3.2.2.2 Detection/Diagnostic Cancer Biomarker
The screening or detection of cancer biomarkers is the real indicator of the presence of cancer. These biomarkers help to identify benign cancer before metastasis. The tumor cells produce several immune factors, serum proteins, and circulating free DNA and RNA and these molecules can serve as cancer detection biomarkers (Parker et al. 2018). Diagnostic biomarkers play an important role in classifying patients into subtypes and also detecting the presence of the disease. Prostate-specific antigen (PSA) is the best-known cancer biomarker for prostate cancer early detection (Welch and Albertsen 2009). Cancer Antigen 19-9 (CA-19-9) is a diagnostic serum biomarker for pancreatic ductal carcinoma (Poruk et al. 2013). Further, another cancer antigen CA 125 is also used as a classical biomarker for the detection of ovarian cancer (Felder et al. 2014). The utility of cytokines as diagnostic biomarkers is increasing rapidly although further validation is required. IL-6 and VEGF serve as possible diagnostic biomarkers for ovarian and gastric cancer (Liang et al. 2015; Monastero and Pentyala 2017). Diagnostic biomarkers are often used in conjunction with other specific biomarkers to increase the specificity and diagnosis in the general population (Califf 2018).
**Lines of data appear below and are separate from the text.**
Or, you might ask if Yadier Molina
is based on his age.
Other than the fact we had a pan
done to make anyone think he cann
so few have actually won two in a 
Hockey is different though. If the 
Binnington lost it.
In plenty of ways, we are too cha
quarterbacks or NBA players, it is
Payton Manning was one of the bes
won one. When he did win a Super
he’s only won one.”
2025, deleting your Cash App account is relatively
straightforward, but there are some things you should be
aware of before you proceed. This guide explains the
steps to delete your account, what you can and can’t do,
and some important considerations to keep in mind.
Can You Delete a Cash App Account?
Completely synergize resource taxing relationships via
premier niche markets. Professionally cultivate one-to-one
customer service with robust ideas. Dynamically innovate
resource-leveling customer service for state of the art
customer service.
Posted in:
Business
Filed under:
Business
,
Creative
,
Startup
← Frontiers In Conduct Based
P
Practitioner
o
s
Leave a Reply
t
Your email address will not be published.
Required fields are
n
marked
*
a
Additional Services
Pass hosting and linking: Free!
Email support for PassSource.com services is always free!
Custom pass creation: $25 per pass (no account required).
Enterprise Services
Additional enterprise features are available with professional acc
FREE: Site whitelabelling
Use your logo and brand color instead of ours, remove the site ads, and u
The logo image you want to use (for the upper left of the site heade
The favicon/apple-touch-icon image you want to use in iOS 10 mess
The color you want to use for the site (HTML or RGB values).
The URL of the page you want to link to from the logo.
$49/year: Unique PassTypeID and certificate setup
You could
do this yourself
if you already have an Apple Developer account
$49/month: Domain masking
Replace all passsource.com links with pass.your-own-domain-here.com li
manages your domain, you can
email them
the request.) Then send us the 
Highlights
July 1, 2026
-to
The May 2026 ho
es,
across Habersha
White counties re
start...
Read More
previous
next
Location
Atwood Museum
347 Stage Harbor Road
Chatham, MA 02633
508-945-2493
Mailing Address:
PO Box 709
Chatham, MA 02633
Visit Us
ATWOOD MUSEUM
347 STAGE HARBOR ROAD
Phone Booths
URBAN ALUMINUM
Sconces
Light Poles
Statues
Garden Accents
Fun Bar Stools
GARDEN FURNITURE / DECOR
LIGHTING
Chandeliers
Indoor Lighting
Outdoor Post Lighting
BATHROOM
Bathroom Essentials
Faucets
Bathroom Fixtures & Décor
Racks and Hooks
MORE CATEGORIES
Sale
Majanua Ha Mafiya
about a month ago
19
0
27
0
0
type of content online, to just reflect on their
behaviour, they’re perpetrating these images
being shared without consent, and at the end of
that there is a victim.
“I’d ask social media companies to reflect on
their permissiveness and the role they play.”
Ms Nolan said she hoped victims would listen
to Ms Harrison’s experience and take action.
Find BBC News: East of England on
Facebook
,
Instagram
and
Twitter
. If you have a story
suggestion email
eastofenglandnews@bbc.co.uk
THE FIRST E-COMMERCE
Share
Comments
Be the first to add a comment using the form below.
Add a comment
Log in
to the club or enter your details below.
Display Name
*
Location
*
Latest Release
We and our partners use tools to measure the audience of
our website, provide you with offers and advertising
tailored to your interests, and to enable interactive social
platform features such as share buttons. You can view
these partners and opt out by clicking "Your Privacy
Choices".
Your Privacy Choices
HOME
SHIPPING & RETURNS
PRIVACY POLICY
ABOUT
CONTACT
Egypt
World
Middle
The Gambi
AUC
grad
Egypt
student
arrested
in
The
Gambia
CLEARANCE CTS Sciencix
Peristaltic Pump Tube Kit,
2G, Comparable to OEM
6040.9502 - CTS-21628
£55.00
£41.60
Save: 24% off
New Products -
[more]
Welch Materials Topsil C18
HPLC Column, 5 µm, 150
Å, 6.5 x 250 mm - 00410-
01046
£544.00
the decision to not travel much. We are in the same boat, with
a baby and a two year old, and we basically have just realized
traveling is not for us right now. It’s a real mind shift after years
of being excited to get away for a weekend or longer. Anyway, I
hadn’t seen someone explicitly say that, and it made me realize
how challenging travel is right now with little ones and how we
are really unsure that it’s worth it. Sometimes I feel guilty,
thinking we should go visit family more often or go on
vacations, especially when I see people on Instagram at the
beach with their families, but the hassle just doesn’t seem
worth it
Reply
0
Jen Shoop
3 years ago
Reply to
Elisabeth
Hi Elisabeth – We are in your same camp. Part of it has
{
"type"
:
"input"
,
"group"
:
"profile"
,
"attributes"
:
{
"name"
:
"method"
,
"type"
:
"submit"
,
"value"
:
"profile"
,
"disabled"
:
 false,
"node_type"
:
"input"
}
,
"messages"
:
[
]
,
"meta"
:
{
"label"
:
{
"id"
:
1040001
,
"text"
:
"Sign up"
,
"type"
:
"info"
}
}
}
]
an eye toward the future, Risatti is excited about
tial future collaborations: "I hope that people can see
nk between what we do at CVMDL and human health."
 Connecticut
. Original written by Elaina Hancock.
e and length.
3.2.2.3 Prognostic Cancer Biomarkers
Prognostic biomarkers allow to monitor the disease status, detect the recurrence rate, and provide an idea about the overall patient survival rate, independent of therapy (Sechidis et al. 2018; Ruberg and Shen 2015). It allows estimating the risk of the disease. In colon, lung, and breast cancer, patient’s carcinoembryonic antigen (CEA) signifies a poor survival rate (Boonpipattanapong and Chewatanakornkul 2006; Su et al. 2012). Some diagnostic biomarkers such as Cancer antigen 19-9 (CA-19-9) and cancer antigen (CA 125) have also prognostic values and their presence can predict the survival rate in pancreatic ductal carcinoma and ovarian cancer, respectively (Poruk et al. 2013; Felder et al. 2014). Other prognostic biomarkers include miR-155 which suggests a poor clinical prognosis in hepatocellular carcinoma (Nalejska et al. 2014). A recent study reported five signature miRNAs having prognostic values in colon cancer (Lv et al. 2020). Further for breast cancer, circulating tumor cells serve as a prognostic indicator in nonmetastatic breast cancer as their presence is correlated with metastasis (Lucci et al. 2012).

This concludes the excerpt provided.